Scientific Notation - best way to print floating point numbers

Dealing with floating point numbers is one of the most complex thing which a programmer and computer deal with in a day-to-day programming.

Floating point numbers are real numbers which has a fractional part.
For Eg: 1.234, -2.345 .. etc

As we all know that computers are the integer based machines, [Basically it can understand only 2 voltages high (1) and low (0)], and there are complex ways which includes lots of assumptions and approximations in representing floating point numbers, In this post i will only focus on the best way to print floating point numbers.

There are few standards set by IEEE for using floating point numbers.
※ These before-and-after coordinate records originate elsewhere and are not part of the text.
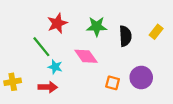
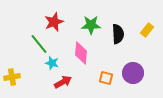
pink diamond: (86, 56) -> (81, 53), turned 40
red arrow: (48, 87) -> (63, 82), moved, turned -30

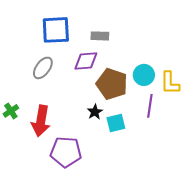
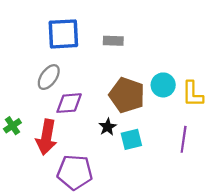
purple diamond: (86, 61) -> (69, 103), moved
purple line: (150, 106) -> (184, 139), moved

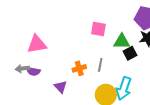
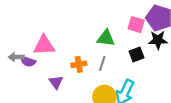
pink square: (98, 29) -> (136, 25), moved
green triangle: (122, 41) -> (106, 38), moved
pink triangle: (37, 44) -> (44, 45), moved

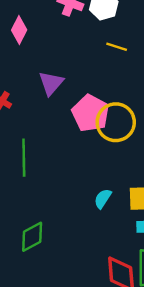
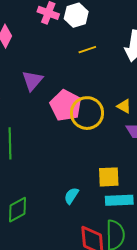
yellow line: (117, 47) -> (87, 50), turned -36
cyan semicircle: (103, 199) -> (71, 196), moved

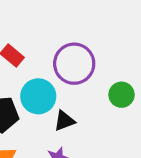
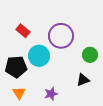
black triangle: (64, 121) -> (83, 80), moved

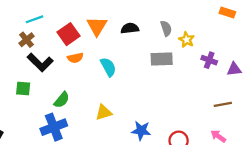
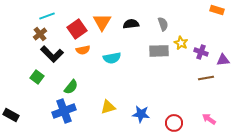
yellow star: (187, 40) -> (181, 43), moved
cyan semicircle: (108, 67) -> (112, 58), turned 108
green square: (23, 89) -> (37, 77), turned 32
brown line: (223, 104) -> (206, 78), moved
yellow triangle: (104, 112) -> (108, 107), moved

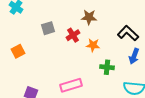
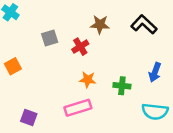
black L-shape: (128, 33) -> (144, 24), moved
orange star: (93, 45) -> (88, 80), moved

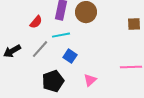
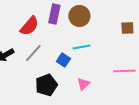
red semicircle: (36, 22) -> (29, 26), size x1.5
cyan line: (61, 35) -> (81, 47), moved

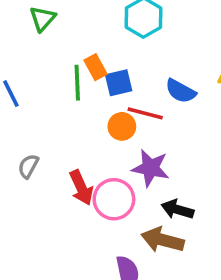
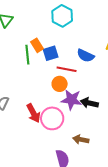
orange circle: (122, 126) -> (60, 84), moved
black arrow: (177, 209) -> (89, 103), moved
brown arrow: (163, 240) -> (81, 139), size x0.7

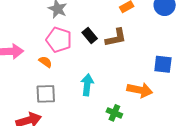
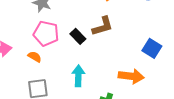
black rectangle: (90, 36) -> (78, 36), moved
blue square: (163, 64) -> (152, 48), turned 30

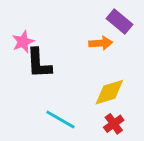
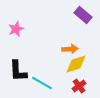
orange arrow: (101, 43) -> (70, 49), moved
black L-shape: (39, 63) -> (18, 71), moved

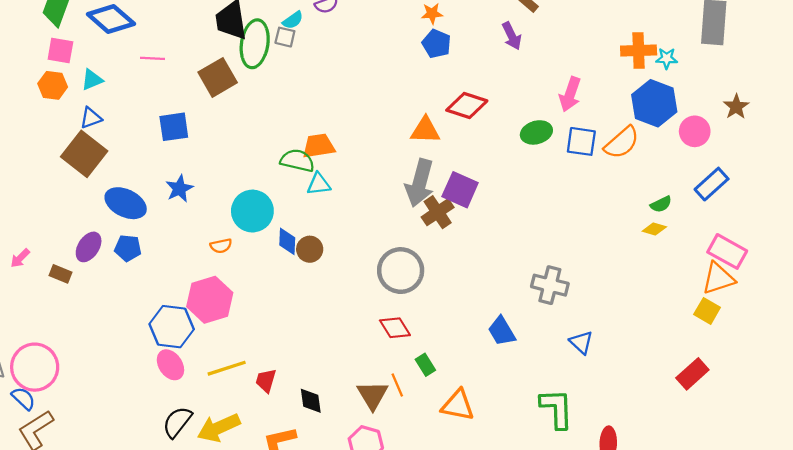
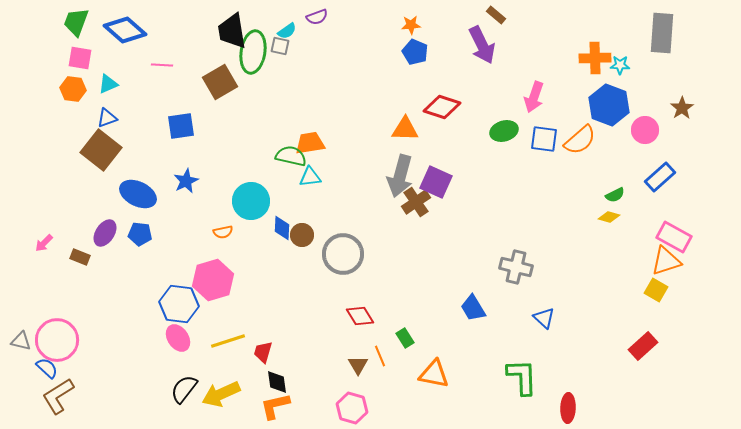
purple arrow: (512, 36) -> (482, 45), size x1.5
gray circle: (401, 271) -> (343, 254), moved
red diamond: (395, 328) -> (360, 316), moved
brown triangle: (373, 395) -> (358, 365), size x0.7
black diamond: (311, 401) -> (277, 382), moved

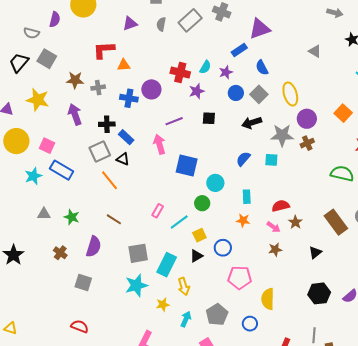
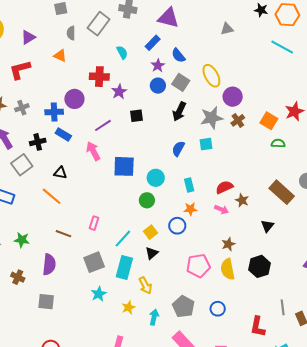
purple triangle: (130, 24) -> (28, 37), moved
purple triangle: (260, 29) -> (168, 18), turned 45
gray triangle: (315, 51) -> (227, 29), turned -32
orange triangle: (124, 65) -> (60, 56), moved, turned 40
cyan semicircle: (205, 67) -> (122, 52), moved, turned -48
purple star: (226, 72) -> (158, 66), moved
orange square: (343, 113) -> (269, 121), moved
black arrow: (252, 123) -> (179, 111), turned -36
blue rectangle: (126, 137) -> (63, 135), moved
gray square: (100, 151) -> (22, 165), moved
green semicircle: (342, 174) -> (278, 143), size x0.6
pink rectangle: (158, 211) -> (94, 223), moved
cyan line: (179, 222) -> (123, 239), moved
blue circle: (223, 248) -> (177, 226), moved
brown star: (275, 249) -> (228, 244), moved
cyan star: (136, 285) -> (99, 294), size x0.7
black hexagon: (319, 293) -> (260, 266), moved
yellow semicircle: (268, 299) -> (228, 269), moved

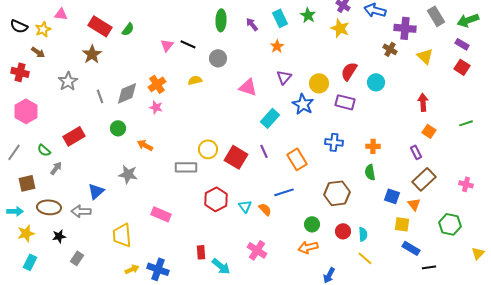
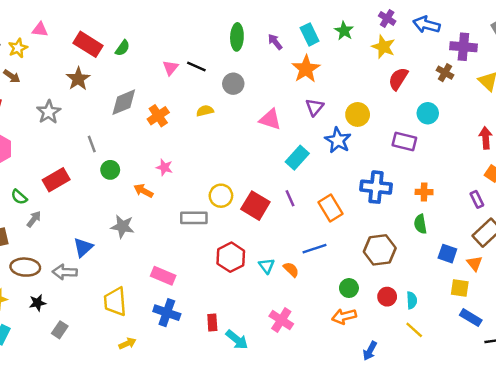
orange star: (277, 46) -> (306, 69), size x1.6
red semicircle: (349, 71) -> (398, 79), moved
gray diamond: (127, 93) -> (124, 102), moved
gray line: (100, 96) -> (92, 144), moved
purple rectangle: (345, 102) -> (404, 142), moved
pink star: (156, 107) -> (164, 167), moved
blue cross: (334, 142) -> (376, 187), size x1.4
blue cross: (158, 269) -> (167, 313), moved

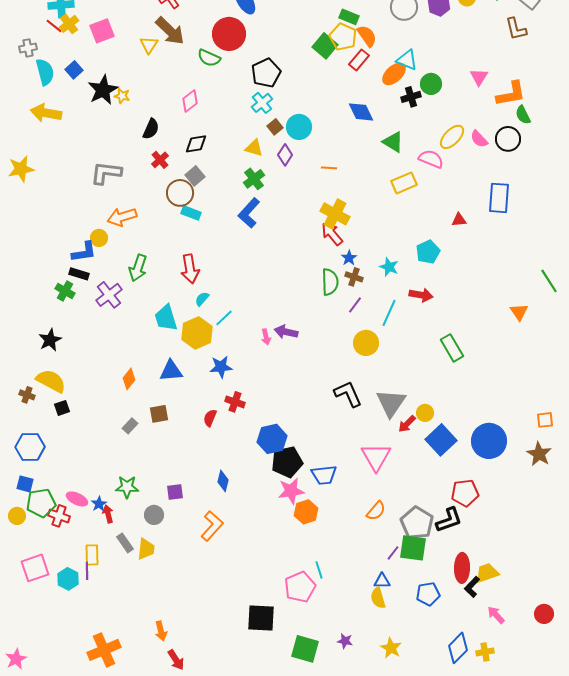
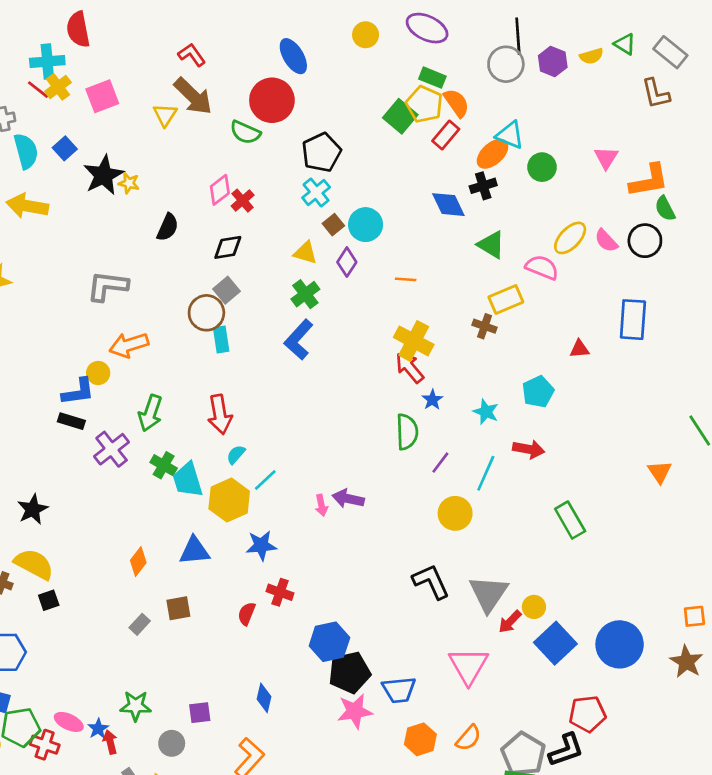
black cross: (411, 97) -> (483, 186), moved
red cross: (160, 160) -> (243, 201), moved
cyan rectangle: (191, 213) -> (221, 340), turned 60
brown cross: (354, 277) -> (485, 326), moved
green cross: (65, 291) -> (164, 465), moved
orange hexagon: (306, 512) -> (420, 739), moved

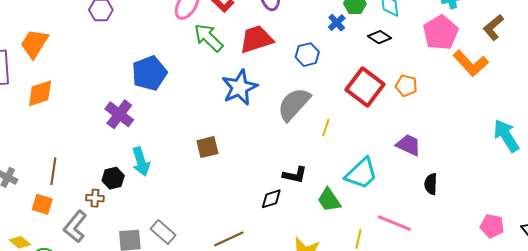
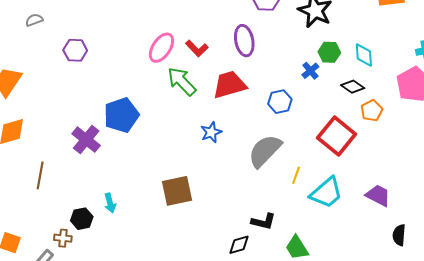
orange pentagon: (406, 86) -> (372, 111), moved, turned 30
blue star: (240, 87) -> (211, 132), size x0.6
purple cross: (119, 114) -> (86, 140), moved
brown square: (207, 147) -> (177, 191), size x1.4
cyan arrow: (141, 162) -> (110, 203), size x0.7
brown line: (53, 171) -> (40, 175), moved
cyan trapezoid: (361, 174) -> (326, 193), moved

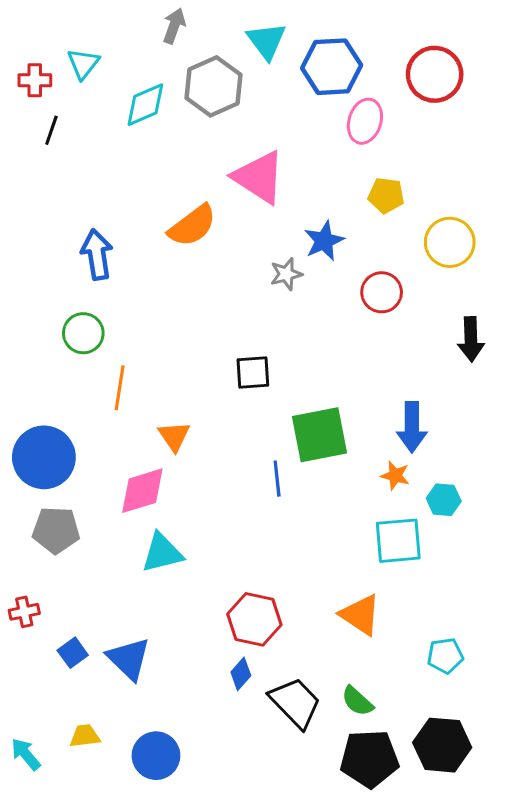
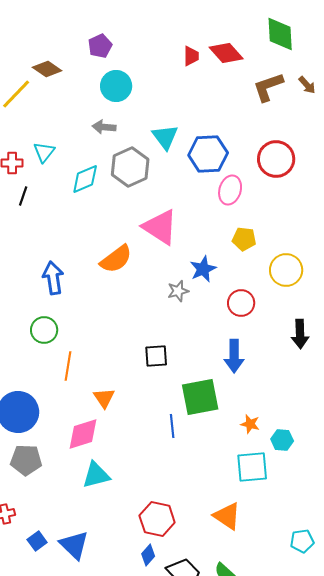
gray arrow: (174, 26) -> (104, 127), turned -105
blue arrow: (412, 427) -> (234, 356), moved
cyan pentagon: (445, 656) -> (302, 541), moved

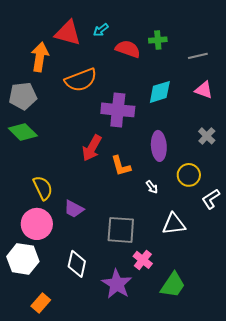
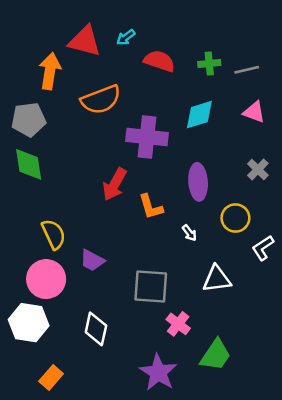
green cross: (158, 40) -> (209, 64), moved
green diamond: (23, 132) -> (29, 164), turned 36
purple star: (117, 284) -> (158, 372), moved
So coming to printing of floating point numbers on the standard o/p (monitor) or in the file, which is the best practice to be followed ? Which types of notation is more precise and more consistent.... Answer to that would be scientific notation

In scientific notation (which is considered most standard way) any number can be represented in the form :
x*10y

For Eg : 0.2 --> 2*10-1
              200 --> 2*102


The following c++ code and its output could prove to be a simple proof to explain why is scientific method the best way to print floating point numbers.


// Non-scientific way
#include<iostream>  // To print to standard output
#include <iomanip> 
using namespace std;

int main () {

    double shift = 10616.200000000001;
    double num1 = 0;
    double num2 = 0.01;
    
    std::setprecision(15);
    // cout << scientific;

    cout << "(shift + num1) * 1e-3 = " << setw (12) << (shift + num1) * 1e-3 << endl;
    cout << "(shift + num2) * 1e-3 = " << setw (12) << (shift + num2) * 1e-3 << endl;

    return 0;
}

// Output
(shift + num1) * 1e-3 =  10.6162
(shift + num2) * 1e-3 =  10.6162

From above output we can observe that even tough we had set the precision to more than what we need, final result is same irrespective of num1(0) and num2(0.01) begin different.

Now let us try to print the same numbers in scientific way and see the difference. We can just use cout << scientific to print in scientific way. From the above code we need to just remove the comment line.

// Scientific way
#include<iostream>  // To print to standard output
#include <iomanip> 
using namespace std;

int main () {

    double shift = 10616.200000000001;
    double num1 = 0;
    double num2 = 0.01;
    
    std::setprecision(15);
    cout << scientific;

    cout << "(shift + num1) * 1e-3 = " << setw (12) << (shift + num1) * 1e-3 << endl;
    cout << "(shift + num2) * 1e-3 = " << setw (12) << (shift + num2) * 1e-3 << endl;

    return 0;
}

And its output looks like this.

//Output 
(shift + num1) * 1e-3 = 1.061620e+01
(shift + num2) * 1e-3 = 1.061621e+01

We can very clearly observe that the result is different while printing in scientific notation.


Hence scientific notation is the best way as it does not lose more information due to approximations and its safe way to deal with floating point numbers.